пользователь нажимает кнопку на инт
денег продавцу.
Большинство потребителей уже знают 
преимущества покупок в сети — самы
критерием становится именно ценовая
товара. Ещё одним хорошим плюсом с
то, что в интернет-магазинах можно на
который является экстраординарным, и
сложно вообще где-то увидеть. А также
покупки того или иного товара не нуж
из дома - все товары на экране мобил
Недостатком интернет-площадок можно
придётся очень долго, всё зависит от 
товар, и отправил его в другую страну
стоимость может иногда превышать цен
▬▬▬▬▬▬▬▬▬▬
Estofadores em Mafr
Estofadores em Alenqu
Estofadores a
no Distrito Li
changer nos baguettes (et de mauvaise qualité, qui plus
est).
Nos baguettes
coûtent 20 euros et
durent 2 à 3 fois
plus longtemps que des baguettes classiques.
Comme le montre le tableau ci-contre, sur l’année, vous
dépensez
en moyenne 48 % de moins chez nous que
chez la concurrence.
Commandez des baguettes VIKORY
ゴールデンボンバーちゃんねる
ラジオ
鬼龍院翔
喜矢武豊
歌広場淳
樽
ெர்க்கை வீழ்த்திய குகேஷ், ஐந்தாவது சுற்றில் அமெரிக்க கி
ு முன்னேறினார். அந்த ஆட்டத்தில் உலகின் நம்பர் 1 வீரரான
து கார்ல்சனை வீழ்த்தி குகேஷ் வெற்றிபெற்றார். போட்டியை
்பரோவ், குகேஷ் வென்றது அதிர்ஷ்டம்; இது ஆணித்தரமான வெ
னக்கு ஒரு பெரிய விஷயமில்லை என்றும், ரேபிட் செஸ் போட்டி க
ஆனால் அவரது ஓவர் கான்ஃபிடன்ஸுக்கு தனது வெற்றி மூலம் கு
▬▬▬▬▬▬▬▬▬▬
**Exercise instructions:**
The answer should consist of every line above in which "chez" appears.

**Expected output:**
en moyenne 48 % de moins chez nous que
chez la concurrence.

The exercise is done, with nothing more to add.